# Just getting started with DMX



## Redneck Jedi (Sep 2, 2014)

Howdy y'all.
I recently joined a band that has a decent collection of analog par cans and a couple non-dmx led fixtures, and since I have some experience programming lighting for a local church using MyDMX, I get to take on the responsibility of creating a program for lights that will synch with our music. (which will later be swapped for a click track that only the drummer (me) will be able to hear.

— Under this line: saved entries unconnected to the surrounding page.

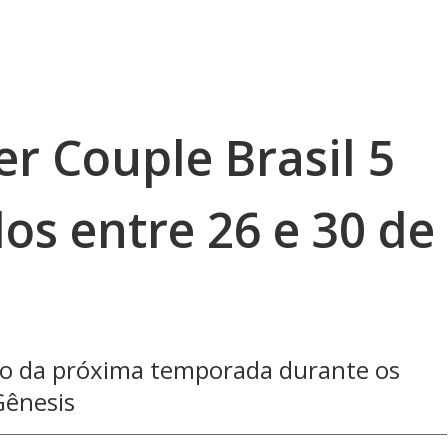
r Couple Brasil 5
os entre 26 e 30 de
nco da próxima temporada durante os
Gênesis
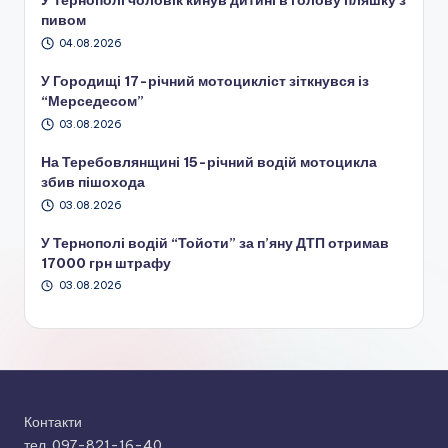
У Тернополі чоловік кинув дитині в голову пляшку з
пивом
04.08.2026
У Городищі 17-річний мотоцикліст зіткнувся із
“Мерседесом”
03.08.2026
На Теребовлянщині 15-річний водій мотоцикла
збив пішохода
03.08.2026
У Тернополі водій “Тойоти” за п’яну ДТП отримав
17000 грн штрафу
03.08.2026
Контакти
тел. 097-821-16-40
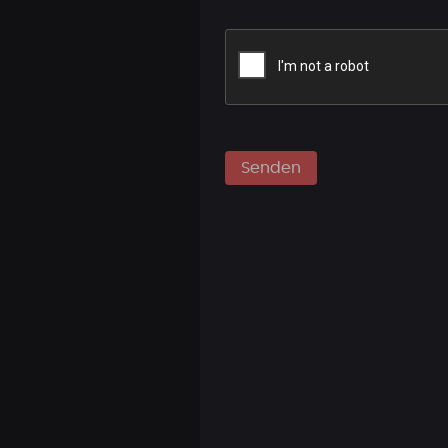
Senden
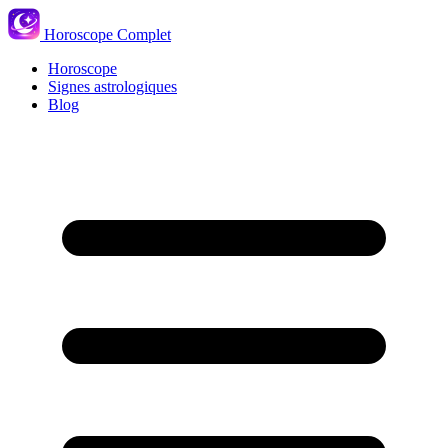
Horoscope Complet
Horoscope
Signes astrologiques
Blog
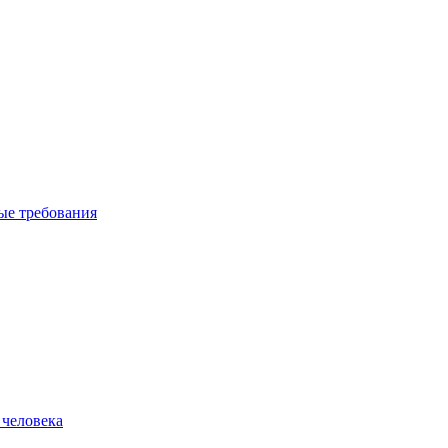
вые требования
 человека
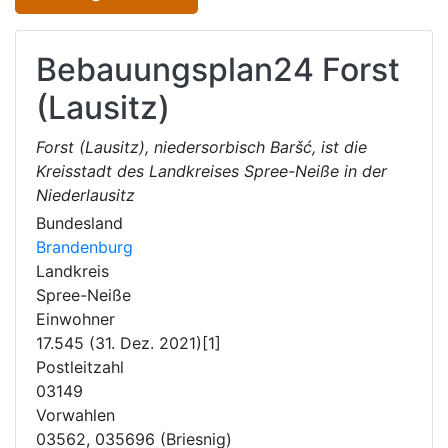
Bebauungsplan24
Forst
(Lausitz)
Forst (Lausitz), niedersorbisch Baršć, ist die
Kreisstadt des Landkreises Spree-Neiße in der
Niederlausitz
Bundesland
Brandenburg
Landkreis
Spree-Neiße
Einwohner
17.545 (31. Dez. 2021)[1]
Postleitzahl
03149
Vorwahlen
03562, 035696 (Briesnig)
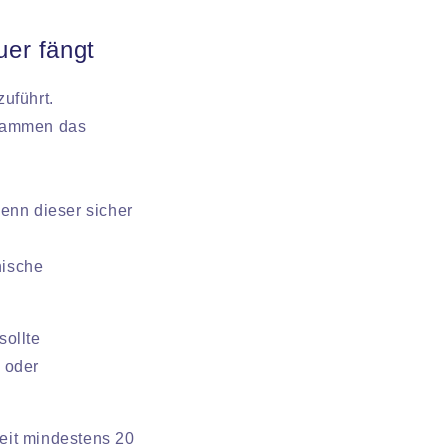
uer fängt
uführt.
Flammen das
enn dieser sicher
nische
sollte
 oder
eit mindestens 20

MyDmx is greatly lacking in this aspect, so I'm going to be using Chauvet Show Xpress as the timeline function is much more convenient than stopwatch/duration programming. At this point, due to the skepticism around the effectiveness of automated programming, I'm on a pretty tight budget- I've been told to keep it as low as possible and aim at around $500. Luckily, the software is free to download- and with 24 light fixtures, I'll need 3x 4 channell DMX dimmer packs (with 2 Edison plugs per channel). Elation DP-415s run about $140 each, which doesn't leave me a ton of money for a usb/dmx converter. As I already have the click track running on a laptop anyway, I'm leaning toward Chauvet's Xpress 100 as the converter, which puts me only slightly over target budget, but at the cheapest I can possibly get away with (assuming I have to buy everything new, I'll definitely be searching for used dimmers and even maybe the 100 dongle if I can find it).

My biggest concern is how the software/controller will recognize each dimmer. The Xpress 100 can only run 10 fixtures (with 10 channels each)- and if each dimmer is recognized as a single fixture, I'm fine and even have 7 fixtures open for future expansion- I'm concerned because I was told that each dimmer channel will be recognized as a separate fixture, in which case, I'm looking at a bunch more money.

My plan at present (assuming that each dimmer is a fixture regardless of channels) is to put 16 lights and 2 dimmers at the front of the stage, and 8/1 at the rear, so I have the ability to control stage left and right front, with one channel on a single dimmer dedicated to 2 cans with no gel to be used as front center spots, and the center rear control for drum illumination and maybe one channel of 2 cans for fill lighting.

So- is each dimmer a fixture? Is there a cheaper converter than the Xpress 100 that will work with a software that can run audio tracks (and possibly video for the future) with a timeline instead of start/duration time programming?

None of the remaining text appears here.